Second, connections between logic elements are longer in FPGAs than in ASICs. Although these connections have larger mean delays, they also have smaller percentage variation. Because FPGA connections must traverse several switches, delay variation averages out over the length of the path . The variation in path delay for a path of N identical Gaussian gates with delay distributions of (\(\mu_{\tau_{\textrm{gate}}}\), \(\sigma_{\tau_{\textrm{gate}}}\)) can be written as

$$\mu_{\tau_{\textrm{path}}} = N \mu_{\tau_{\textrm{gate}}}$$

((11.1))

$$\sigma_{\tau_{\textrm{path}}}^2 = N \sigma_{\tau_{\textrm{gate}}}^2$$

((11.2))

$$\frac{\sigma_{\tau_{\textrm{path}}}}{\mu_{\tau_{\textrm{path}}}} = \frac{1}{\sqrt{N}} \frac{\sigma_{\tau_{\textrm{gate}}}}{\sigma_{\tau_{\textrm{gate}}}}$$

((11.3))

Length N paths have variation reduced by \(1/\sqrt{N}\). This means for identical designs, with the way commercial FPGAs are architected (long, unpipelined path lengths), FPGAs may experience less delay variability than ASICs. This can help to improve timing yield.
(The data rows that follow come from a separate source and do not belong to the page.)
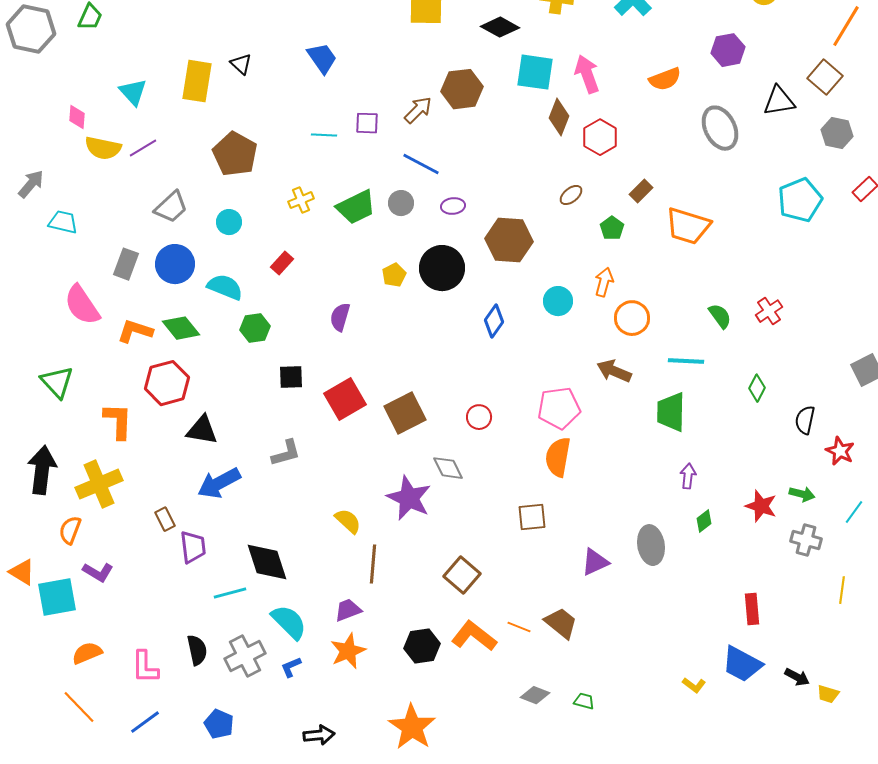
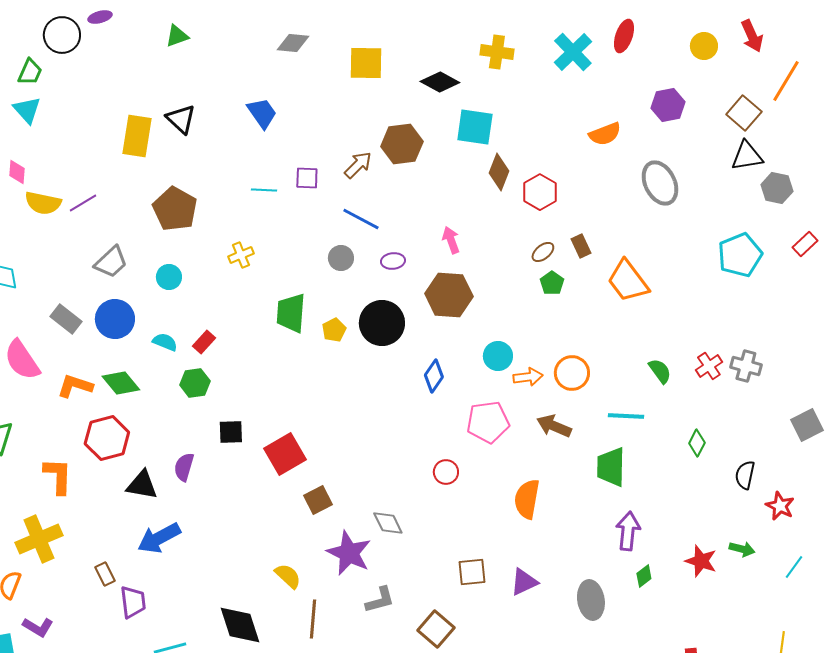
black triangle: (241, 64) -> (181, 119), size x1.4
pink arrow: (587, 74) -> (451, 240), moved, size x0.7
brown square: (825, 77) -> (744, 113), moved
cyan triangle: (133, 92) -> (27, 110), moved
black triangle: (779, 101) -> (747, 156), moved
brown rectangle: (641, 191) -> (581, 246), turned -70
brown ellipse: (571, 195) -> (543, 252), moved
green trapezoid: (356, 207) -> (291, 313), moved, turned 120
orange trapezoid: (688, 226) -> (628, 281), turned 36
red rectangle: (282, 263) -> (204, 342), moved
gray rectangle: (126, 264) -> (66, 319), turned -72
orange arrow: (604, 282) -> (528, 377), moved, turned 68
cyan semicircle: (225, 287) -> (165, 342), size x0.7
purple semicircle: (340, 317) -> (184, 467), moved
pink pentagon: (559, 408) -> (488, 422), moved
brown square: (405, 413) -> (318, 500), moved, size x0.7
red circle: (479, 417) -> (446, 472), moved
gray L-shape: (286, 453) -> (380, 600), moved
orange semicircle: (558, 457) -> (527, 499), moved
purple arrow: (688, 476) -> (628, 531), size x1.5
gray cross: (806, 540) -> (746, 366), moved
black diamond: (267, 562) -> (240, 625), moved
purple triangle: (595, 562) -> (524, 582), moved
brown square: (462, 575) -> (436, 629), moved

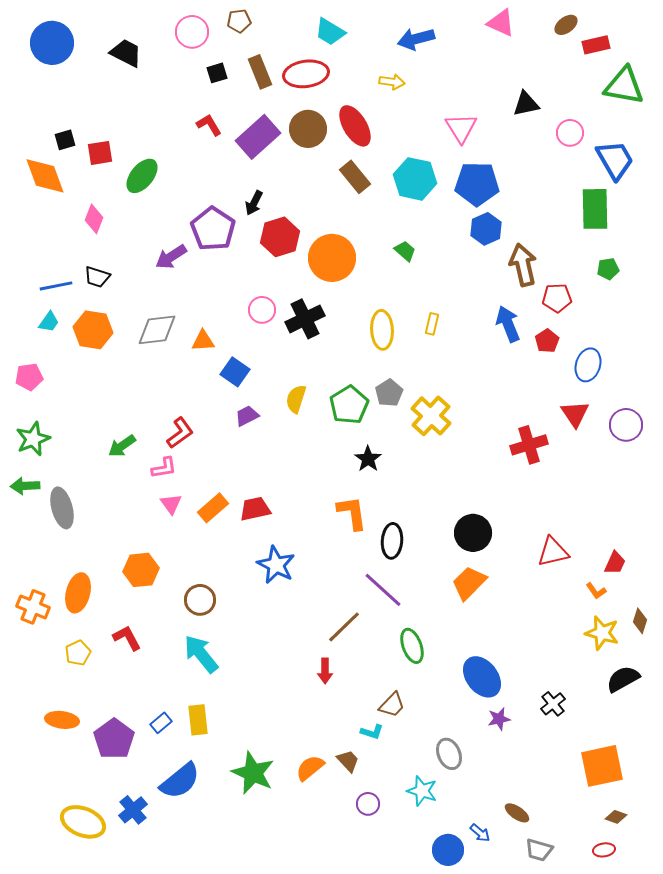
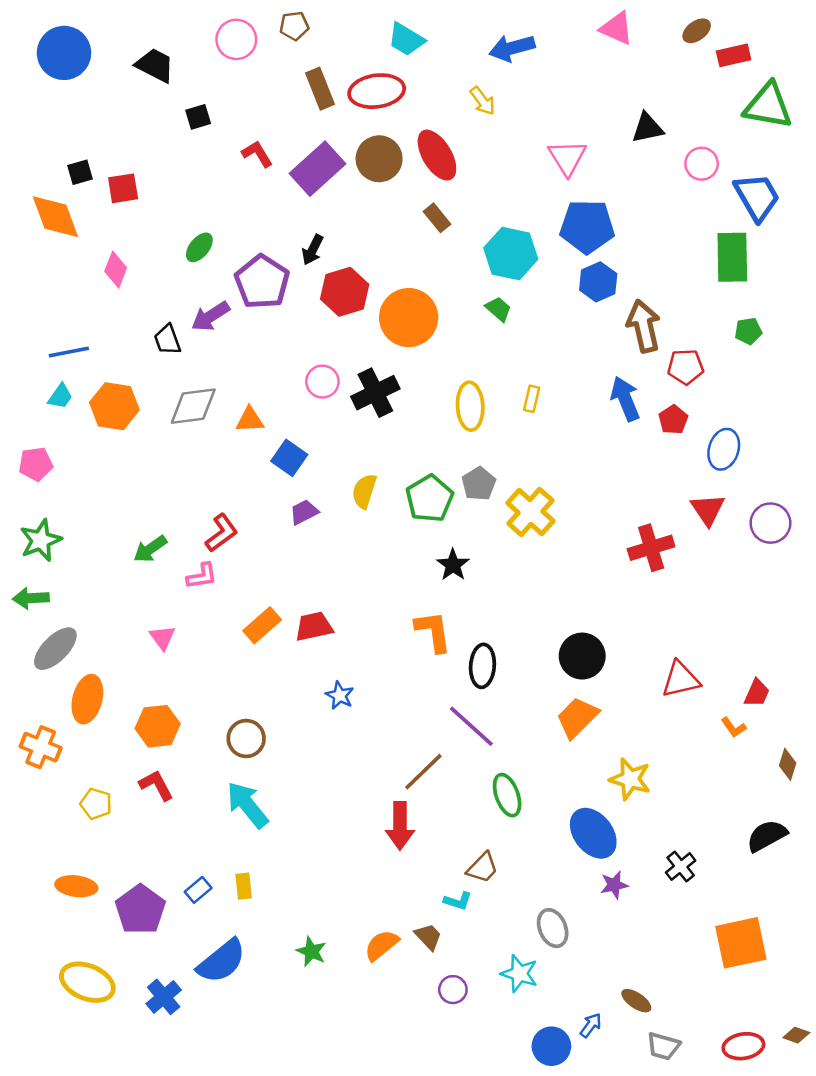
black square: (217, 73) -> (198, 117), moved
yellow arrow: (392, 82) -> (482, 101), turned 45
green ellipse: (142, 176) -> (199, 247), moved, size x0.7
brown rectangle: (355, 177) -> (437, 218), size x0.7
cyan hexagon: (415, 179) -> (511, 254), moved
black trapezoid: (97, 277) -> (167, 340), moved, turned 52
pink triangle: (171, 504) -> (162, 638), moved
gray ellipse: (62, 508) -> (55, 649), moved, turned 60
blue star: (276, 565) -> (340, 695), size x0.6
orange hexagon: (141, 570) -> (158, 726), moved
orange ellipse: (78, 593) -> (87, 699), moved
yellow star: (602, 633) -> (630, 779), moved
yellow pentagon: (78, 653) -> (96, 804), turned -30
red arrow: (325, 671) -> (400, 826), size x1.5
yellow rectangle: (198, 720) -> (244, 886), size x0.7
green star: (253, 773) -> (311, 951), size x0.6
brown diamond: (616, 817) -> (796, 1035), moved
yellow ellipse: (83, 822) -> (87, 982), moved
blue arrow: (480, 833) -> (591, 1025), turned -95
red ellipse: (604, 850) -> (743, 1046), size x1.5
Another advantage of FPGAs is that they have a small, repeated circuit structure, unlike ASICs which can have a large, arbitrary layout. With the recent explosion of layout design rules, ASIC physical design has become much more difficult. While FPGA manufacturers must also struggle with deep submicron effects, they only have to design, layout, and verify a much smaller structure. Further, because the structure is regular and repeated, it is much easier to understand and potentially avoid the impact of systematic variation. When using optical proximity correction and other resolution enhancement techniques (Chapter 1, Section 1.2.1) to model the effect of diffraction through the mask, a regular, repeated structure means that it is easier to calculate OPC and model its effect on a design.

2.2 FPGA-Level Impact

It is difficult to precisely quantify the impact of parameter variation on commercial FPGAs. Because variation data is economically sensitive to vendors, no information characterizing FPGA variability has been officially released. However, several researchers have empirically measured batches of both custom manufactured and commercial FPGAs, characterizing their variation distributions . These studies begin to quantify and document the effect of real variation on FPGAs.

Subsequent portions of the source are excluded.